## Activity
Copy out each line of the data that holds the word "Xiaomi".

(Supplied data Opens)

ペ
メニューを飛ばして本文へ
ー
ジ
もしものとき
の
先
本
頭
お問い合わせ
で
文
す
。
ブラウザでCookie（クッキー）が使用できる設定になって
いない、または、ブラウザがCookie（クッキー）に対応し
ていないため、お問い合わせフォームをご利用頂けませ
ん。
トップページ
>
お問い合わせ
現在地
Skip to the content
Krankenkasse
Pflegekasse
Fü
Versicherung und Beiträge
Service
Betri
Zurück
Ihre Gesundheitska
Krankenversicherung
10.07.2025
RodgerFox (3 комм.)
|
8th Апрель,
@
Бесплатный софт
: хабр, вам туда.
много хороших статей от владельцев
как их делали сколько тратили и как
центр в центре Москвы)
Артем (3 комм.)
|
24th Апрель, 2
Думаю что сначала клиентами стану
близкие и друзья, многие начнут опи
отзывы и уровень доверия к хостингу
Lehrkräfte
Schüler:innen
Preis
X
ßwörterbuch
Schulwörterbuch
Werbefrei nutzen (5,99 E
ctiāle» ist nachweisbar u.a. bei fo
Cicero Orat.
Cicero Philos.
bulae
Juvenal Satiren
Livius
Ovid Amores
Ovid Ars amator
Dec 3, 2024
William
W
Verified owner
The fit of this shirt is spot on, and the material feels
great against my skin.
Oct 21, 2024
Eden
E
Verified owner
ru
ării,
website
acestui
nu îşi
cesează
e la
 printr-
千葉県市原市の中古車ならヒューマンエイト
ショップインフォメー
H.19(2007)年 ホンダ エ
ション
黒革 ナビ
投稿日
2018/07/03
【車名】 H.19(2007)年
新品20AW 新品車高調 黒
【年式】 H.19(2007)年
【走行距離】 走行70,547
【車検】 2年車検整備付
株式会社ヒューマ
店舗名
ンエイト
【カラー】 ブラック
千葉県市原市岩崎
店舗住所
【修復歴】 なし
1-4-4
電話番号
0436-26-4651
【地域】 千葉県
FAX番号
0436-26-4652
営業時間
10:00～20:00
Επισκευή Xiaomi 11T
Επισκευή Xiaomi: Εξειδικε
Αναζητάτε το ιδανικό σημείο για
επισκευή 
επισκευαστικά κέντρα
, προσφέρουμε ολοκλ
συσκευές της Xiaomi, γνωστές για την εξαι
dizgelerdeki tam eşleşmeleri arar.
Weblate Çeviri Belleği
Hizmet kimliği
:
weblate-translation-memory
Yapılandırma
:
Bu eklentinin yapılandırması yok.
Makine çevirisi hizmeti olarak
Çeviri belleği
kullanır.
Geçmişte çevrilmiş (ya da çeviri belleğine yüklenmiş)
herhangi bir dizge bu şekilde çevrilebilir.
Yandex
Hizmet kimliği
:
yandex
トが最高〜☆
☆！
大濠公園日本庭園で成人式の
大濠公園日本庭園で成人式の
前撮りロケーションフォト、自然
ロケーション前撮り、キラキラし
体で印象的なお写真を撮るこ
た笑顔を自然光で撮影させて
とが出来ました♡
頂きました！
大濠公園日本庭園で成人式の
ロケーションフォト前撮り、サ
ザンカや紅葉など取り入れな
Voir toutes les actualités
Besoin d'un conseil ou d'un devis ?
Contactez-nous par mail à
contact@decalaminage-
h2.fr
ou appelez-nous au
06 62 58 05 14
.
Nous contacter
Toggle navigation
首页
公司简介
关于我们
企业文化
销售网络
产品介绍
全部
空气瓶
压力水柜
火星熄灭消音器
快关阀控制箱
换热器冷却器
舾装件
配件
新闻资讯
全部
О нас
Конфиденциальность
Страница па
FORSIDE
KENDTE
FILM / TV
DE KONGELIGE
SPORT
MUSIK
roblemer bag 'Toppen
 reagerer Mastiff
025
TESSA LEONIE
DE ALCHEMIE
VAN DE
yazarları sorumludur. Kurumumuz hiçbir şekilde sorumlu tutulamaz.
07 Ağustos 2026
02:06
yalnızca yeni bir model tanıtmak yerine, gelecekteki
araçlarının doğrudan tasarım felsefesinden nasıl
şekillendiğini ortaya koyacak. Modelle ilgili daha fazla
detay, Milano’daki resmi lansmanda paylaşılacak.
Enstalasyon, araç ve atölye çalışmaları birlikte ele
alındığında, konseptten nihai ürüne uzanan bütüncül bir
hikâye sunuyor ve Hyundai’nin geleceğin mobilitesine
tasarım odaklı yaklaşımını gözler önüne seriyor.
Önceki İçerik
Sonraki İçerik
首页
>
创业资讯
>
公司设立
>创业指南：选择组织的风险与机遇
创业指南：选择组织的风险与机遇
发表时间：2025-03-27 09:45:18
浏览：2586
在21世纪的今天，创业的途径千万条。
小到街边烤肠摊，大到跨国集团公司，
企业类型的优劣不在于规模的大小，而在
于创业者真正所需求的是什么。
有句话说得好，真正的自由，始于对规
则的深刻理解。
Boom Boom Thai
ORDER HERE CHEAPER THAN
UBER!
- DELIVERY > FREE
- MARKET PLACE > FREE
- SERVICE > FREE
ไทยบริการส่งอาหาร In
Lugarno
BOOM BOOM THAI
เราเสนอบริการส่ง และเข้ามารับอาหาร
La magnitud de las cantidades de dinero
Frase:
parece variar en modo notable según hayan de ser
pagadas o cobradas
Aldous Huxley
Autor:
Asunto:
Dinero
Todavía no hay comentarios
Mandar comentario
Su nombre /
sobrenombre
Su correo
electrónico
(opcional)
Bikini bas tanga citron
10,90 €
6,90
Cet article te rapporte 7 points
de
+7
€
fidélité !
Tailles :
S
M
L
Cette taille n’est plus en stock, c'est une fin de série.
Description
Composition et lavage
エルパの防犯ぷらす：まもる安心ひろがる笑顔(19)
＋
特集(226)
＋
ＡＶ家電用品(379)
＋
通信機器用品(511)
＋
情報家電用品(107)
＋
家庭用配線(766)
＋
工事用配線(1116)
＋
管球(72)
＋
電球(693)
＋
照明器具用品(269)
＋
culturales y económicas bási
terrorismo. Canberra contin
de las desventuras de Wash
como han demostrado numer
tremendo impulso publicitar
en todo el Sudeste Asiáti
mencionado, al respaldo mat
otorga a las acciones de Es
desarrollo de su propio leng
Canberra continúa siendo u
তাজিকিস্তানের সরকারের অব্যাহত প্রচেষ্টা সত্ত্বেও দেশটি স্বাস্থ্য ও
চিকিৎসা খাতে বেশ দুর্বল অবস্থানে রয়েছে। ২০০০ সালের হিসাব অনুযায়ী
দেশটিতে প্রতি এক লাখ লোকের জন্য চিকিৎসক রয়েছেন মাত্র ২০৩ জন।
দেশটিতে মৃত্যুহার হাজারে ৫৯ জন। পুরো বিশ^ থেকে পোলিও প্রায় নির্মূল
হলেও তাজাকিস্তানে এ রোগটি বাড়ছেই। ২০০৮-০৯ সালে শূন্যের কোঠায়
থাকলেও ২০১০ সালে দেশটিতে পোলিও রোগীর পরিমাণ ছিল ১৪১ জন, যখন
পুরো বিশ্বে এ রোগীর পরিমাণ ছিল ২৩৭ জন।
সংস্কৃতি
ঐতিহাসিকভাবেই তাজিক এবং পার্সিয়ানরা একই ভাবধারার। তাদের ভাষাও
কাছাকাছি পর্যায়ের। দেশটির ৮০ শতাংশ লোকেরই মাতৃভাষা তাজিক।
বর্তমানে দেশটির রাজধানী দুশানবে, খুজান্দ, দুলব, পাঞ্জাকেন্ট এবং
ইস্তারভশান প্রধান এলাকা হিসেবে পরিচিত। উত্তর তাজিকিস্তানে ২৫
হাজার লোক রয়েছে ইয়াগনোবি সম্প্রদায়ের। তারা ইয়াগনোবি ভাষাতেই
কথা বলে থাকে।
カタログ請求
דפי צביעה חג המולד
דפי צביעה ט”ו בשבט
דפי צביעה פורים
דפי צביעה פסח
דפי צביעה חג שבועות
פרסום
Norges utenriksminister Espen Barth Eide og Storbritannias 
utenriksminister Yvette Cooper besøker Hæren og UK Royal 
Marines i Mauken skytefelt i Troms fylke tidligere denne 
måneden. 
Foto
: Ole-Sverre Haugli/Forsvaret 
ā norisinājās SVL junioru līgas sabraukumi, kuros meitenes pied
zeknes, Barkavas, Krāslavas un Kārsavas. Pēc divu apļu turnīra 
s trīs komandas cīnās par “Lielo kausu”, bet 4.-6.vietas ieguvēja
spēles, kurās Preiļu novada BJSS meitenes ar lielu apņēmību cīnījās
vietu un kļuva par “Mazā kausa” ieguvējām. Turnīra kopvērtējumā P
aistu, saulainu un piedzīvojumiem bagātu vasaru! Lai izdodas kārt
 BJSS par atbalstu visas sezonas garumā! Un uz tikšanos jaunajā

(Supplied data Closes)

## Reply
Επισκευή Xiaomi 11T
Επισκευή Xiaomi: Εξειδικε
συσκευές της Xiaomi, γνωστές για την εξαι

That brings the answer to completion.